Only 17 years after Londinium was settled by the Romans, one of those locals/natives/baddies, Boudica the queen of the Iceni (sometimes called Boadicea), got a bit stroppy and burned the whole place to the ground. The Romans didn’t give up though and re-built it with some bigger walls (like the ones shown in my photos) to deter such unpleasantness. The fire was so comprehensive and destructive, that archaeologists still use the layer of ash in the earth as an accurate date-line.

This was not the only time London was to burn. Under the great wall-builder, Emperor Hadrian, the city was almost completely wiped out again (122AD). There were big fires in 675, 982 and 989 under the Saxons. In 1087 under William II another huge fire destroyed the original St Paul’s Cathedral amongst other things. In 1135 and 1212 there were two more enormous fires which are believed to have killed thousands of Londoners who, nevertheless, continued to live crammed in to rickety wooden houses until the ‘Great Fire of London’ in 1666.

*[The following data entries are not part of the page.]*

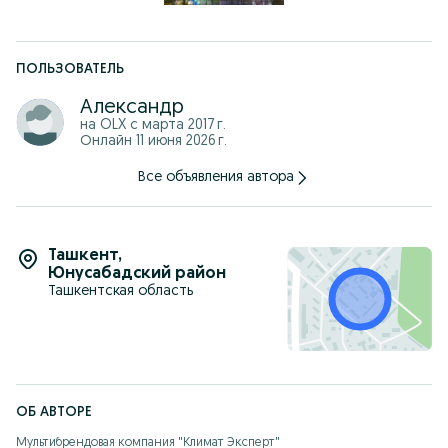
ПОЛЬЗОВАТЕЛЬ
Александр
на OLX с
марта 2017 г.
Онлайн 11 июня 2026 г.
Все объявления автора
Ташкент
,
Юнусабадский район
Ташкентская область
ОБ АВТОРЕ
Мультибрендовая компания "Климат Эксперт"
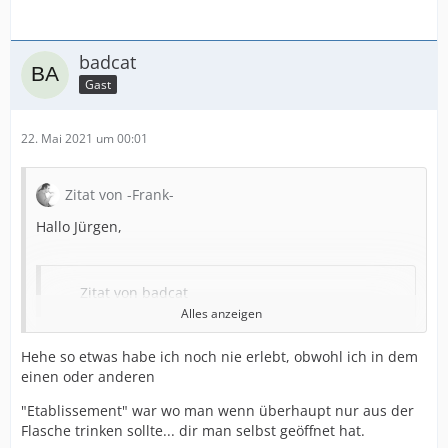
badcat
Gast
22. Mai 2021 um 00:01
Zitat von -Frank-
Hallo Jürgen,
Zitat von badcat
Alles anzeigen
ja ich lebe im Fränkischen Bierparadies dennoch ein
gutes Alt geht schon mal.
Hehe so etwas habe ich noch nie erlebt, obwohl ich in dem
einen oder anderen
du hast gut reden, wenn ich hier im Rheinland versuche
"Etablissement" war wo man wenn überhaupt nur aus der
ein Alt zu bestellen, werde ich glatt aus dem Laden
Flasche trinken sollte... dir man selbst geöffnet hat.
geschmissen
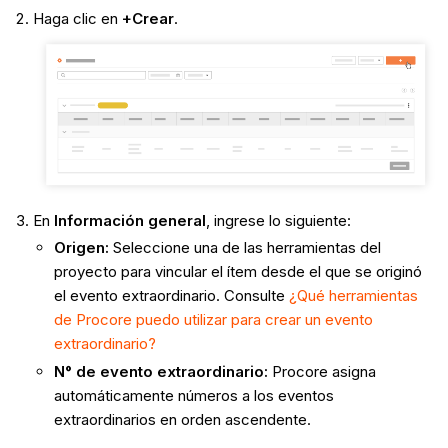
Haga clic en
+Crear
.
En
Información general
, ingrese lo siguiente:
Origen
:
Seleccione una de las herramientas del
proyecto para vincular el ítem desde el que se originó
el evento extraordinario. Consulte
¿Qué herramientas
de Procore puedo utilizar para crear un evento
extraordinario?
N° de evento extraordinario
:
Procore asigna
automáticamente números a los eventos
extraordinarios en orden ascendente.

Immediately after the Great Fire of London, some poor mad French chap foolishly confessed to starting the fire. He was promptly executed before people worked out that he wasn’t even in London when the fire started. Astronomers and Catholics also got blamed for the causes (in a karmic, rather than literal, way) of the fire until the City elders decided that the sin of gluttony was to blame. To make their point, they put up this chubby little golden chappy below on the corner of the aptly named Cock Lane:

As nearly everyone knows, London didn’t burn so comprehensively again until the Germans dropped firebombs on London in the Blitz of the Second World War. What a lot of people don’t know is that, if you look carefully enough, the scars of war are still present in London 70 years later:

On the ruined Christ Church at Greyfriars (left), you can still see the scorch marks after the church took a direct hit from a bomb in 1940. On the right are two examples of many shrapnel holes in St Bart’s hospital after bombs fell nearby.

Thanks for reading! I promise to make future updates on ‘London’s Secrets’ more about the photos and less about me babbling on. I think I got a little overexcited with all the history. I am going to have a little lie down now.